--- How to complete this task ---
In the records that follow, find the line with "Tabung Butang"; from there, retype every line exactly through the line with "de alquiler", which also belongs to the answer.

══════════════════════════════

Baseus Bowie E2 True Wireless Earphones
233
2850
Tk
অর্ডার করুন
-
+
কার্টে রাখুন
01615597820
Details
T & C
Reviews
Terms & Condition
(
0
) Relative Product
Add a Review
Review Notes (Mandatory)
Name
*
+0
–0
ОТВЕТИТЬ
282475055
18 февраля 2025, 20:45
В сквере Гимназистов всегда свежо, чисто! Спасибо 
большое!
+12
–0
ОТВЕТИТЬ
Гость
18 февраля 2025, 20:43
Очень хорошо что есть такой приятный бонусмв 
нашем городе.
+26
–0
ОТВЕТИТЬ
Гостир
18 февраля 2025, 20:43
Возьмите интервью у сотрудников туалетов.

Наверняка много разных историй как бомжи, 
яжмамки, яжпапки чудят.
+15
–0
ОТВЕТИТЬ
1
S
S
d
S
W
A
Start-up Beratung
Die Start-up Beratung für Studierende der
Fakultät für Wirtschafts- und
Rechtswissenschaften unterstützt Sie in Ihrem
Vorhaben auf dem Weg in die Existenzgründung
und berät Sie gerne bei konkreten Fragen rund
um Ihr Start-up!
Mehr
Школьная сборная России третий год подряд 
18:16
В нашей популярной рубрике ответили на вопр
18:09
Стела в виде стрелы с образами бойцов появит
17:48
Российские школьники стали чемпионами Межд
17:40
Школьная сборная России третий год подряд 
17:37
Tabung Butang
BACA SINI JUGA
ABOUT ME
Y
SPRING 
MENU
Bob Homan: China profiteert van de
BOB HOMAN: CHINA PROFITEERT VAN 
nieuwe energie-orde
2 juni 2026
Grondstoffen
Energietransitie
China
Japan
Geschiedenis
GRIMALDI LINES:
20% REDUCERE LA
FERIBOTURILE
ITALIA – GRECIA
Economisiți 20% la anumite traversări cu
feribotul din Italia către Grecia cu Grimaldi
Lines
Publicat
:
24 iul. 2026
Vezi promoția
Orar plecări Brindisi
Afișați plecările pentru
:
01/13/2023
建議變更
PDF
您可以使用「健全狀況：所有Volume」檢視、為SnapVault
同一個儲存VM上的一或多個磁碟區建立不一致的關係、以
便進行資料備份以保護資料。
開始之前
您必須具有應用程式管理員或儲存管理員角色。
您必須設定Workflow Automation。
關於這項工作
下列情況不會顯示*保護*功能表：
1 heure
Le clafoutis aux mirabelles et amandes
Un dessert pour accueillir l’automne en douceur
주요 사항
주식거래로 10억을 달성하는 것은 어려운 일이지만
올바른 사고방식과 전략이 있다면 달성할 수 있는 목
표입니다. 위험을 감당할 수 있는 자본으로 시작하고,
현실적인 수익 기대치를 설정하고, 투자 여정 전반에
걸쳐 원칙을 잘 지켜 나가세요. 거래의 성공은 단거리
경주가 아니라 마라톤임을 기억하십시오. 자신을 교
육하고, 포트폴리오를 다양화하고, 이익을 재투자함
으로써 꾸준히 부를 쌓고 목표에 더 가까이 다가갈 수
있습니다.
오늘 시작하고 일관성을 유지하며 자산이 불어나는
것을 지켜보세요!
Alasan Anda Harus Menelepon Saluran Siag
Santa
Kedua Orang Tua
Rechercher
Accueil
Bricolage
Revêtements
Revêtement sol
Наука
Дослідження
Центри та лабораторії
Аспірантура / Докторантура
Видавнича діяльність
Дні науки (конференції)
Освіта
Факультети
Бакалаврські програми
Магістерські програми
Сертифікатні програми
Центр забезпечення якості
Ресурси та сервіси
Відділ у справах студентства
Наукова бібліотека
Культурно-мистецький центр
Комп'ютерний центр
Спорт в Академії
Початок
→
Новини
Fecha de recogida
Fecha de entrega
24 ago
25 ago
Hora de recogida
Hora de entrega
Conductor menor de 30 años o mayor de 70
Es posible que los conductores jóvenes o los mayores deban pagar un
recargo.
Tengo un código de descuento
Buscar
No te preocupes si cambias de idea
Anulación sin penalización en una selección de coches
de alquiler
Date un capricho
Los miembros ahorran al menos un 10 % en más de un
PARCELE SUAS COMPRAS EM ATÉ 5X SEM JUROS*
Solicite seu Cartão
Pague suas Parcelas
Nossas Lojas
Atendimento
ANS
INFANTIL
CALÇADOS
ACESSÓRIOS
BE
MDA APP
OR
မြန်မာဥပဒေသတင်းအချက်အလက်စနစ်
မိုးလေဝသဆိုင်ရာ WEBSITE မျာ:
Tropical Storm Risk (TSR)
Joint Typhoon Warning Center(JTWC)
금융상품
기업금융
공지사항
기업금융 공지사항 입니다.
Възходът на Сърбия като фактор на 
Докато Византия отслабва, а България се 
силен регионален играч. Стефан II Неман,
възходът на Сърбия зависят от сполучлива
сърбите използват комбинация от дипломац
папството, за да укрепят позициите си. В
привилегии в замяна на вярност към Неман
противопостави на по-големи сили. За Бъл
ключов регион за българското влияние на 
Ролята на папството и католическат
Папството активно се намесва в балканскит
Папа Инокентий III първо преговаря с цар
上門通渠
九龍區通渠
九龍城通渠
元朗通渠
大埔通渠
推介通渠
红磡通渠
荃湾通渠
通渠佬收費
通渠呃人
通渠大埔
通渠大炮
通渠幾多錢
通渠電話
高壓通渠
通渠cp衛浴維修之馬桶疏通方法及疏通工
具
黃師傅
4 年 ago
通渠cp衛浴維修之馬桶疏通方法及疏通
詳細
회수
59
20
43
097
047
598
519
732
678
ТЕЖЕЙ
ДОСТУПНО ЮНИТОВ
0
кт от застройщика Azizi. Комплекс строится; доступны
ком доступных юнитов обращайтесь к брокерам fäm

══════════════════════════════

--- Written solution ---
Tabung Butang
BACA SINI JUGA
ABOUT ME
Y
SPRING 
MENU
Bob Homan: China profiteert van de
BOB HOMAN: CHINA PROFITEERT VAN 
nieuwe energie-orde
2 juni 2026
Grondstoffen
Energietransitie
China
Japan
Geschiedenis
GRIMALDI LINES:
20% REDUCERE LA
FERIBOTURILE
ITALIA – GRECIA
Economisiți 20% la anumite traversări cu
feribotul din Italia către Grecia cu Grimaldi
Lines
Publicat
:
24 iul. 2026
Vezi promoția
Orar plecări Brindisi
Afișați plecările pentru
:
01/13/2023
建議變更
PDF
您可以使用「健全狀況：所有Volume」檢視、為SnapVault
同一個儲存VM上的一或多個磁碟區建立不一致的關係、以
便進行資料備份以保護資料。
開始之前
您必須具有應用程式管理員或儲存管理員角色。
您必須設定Workflow Automation。
關於這項工作
下列情況不會顯示*保護*功能表：
1 heure
Le clafoutis aux mirabelles et amandes
Un dessert pour accueillir l’automne en douceur
주요 사항
주식거래로 10억을 달성하는 것은 어려운 일이지만
올바른 사고방식과 전략이 있다면 달성할 수 있는 목
표입니다. 위험을 감당할 수 있는 자본으로 시작하고,
현실적인 수익 기대치를 설정하고, 투자 여정 전반에
걸쳐 원칙을 잘 지켜 나가세요. 거래의 성공은 단거리
경주가 아니라 마라톤임을 기억하십시오. 자신을 교
육하고, 포트폴리오를 다양화하고, 이익을 재투자함
으로써 꾸준히 부를 쌓고 목표에 더 가까이 다가갈 수
있습니다.
오늘 시작하고 일관성을 유지하며 자산이 불어나는
것을 지켜보세요!
Alasan Anda Harus Menelepon Saluran Siag
Santa
Kedua Orang Tua
Rechercher
Accueil
Bricolage
Revêtements
Revêtement sol
Наука
Дослідження
Центри та лабораторії
Аспірантура / Докторантура
Видавнича діяльність
Дні науки (конференції)
Освіта
Факультети
Бакалаврські програми
Магістерські програми
Сертифікатні програми
Центр забезпечення якості
Ресурси та сервіси
Відділ у справах студентства
Наукова бібліотека
Культурно-мистецький центр
Комп'ютерний центр
Спорт в Академії
Початок
→
Новини
Fecha de recogida
Fecha de entrega
24 ago
25 ago
Hora de recogida
Hora de entrega
Conductor menor de 30 años o mayor de 70
Es posible que los conductores jóvenes o los mayores deban pagar un
recargo.
Tengo un código de descuento
Buscar
No te preocupes si cambias de idea
Anulación sin penalización en una selección de coches
de alquiler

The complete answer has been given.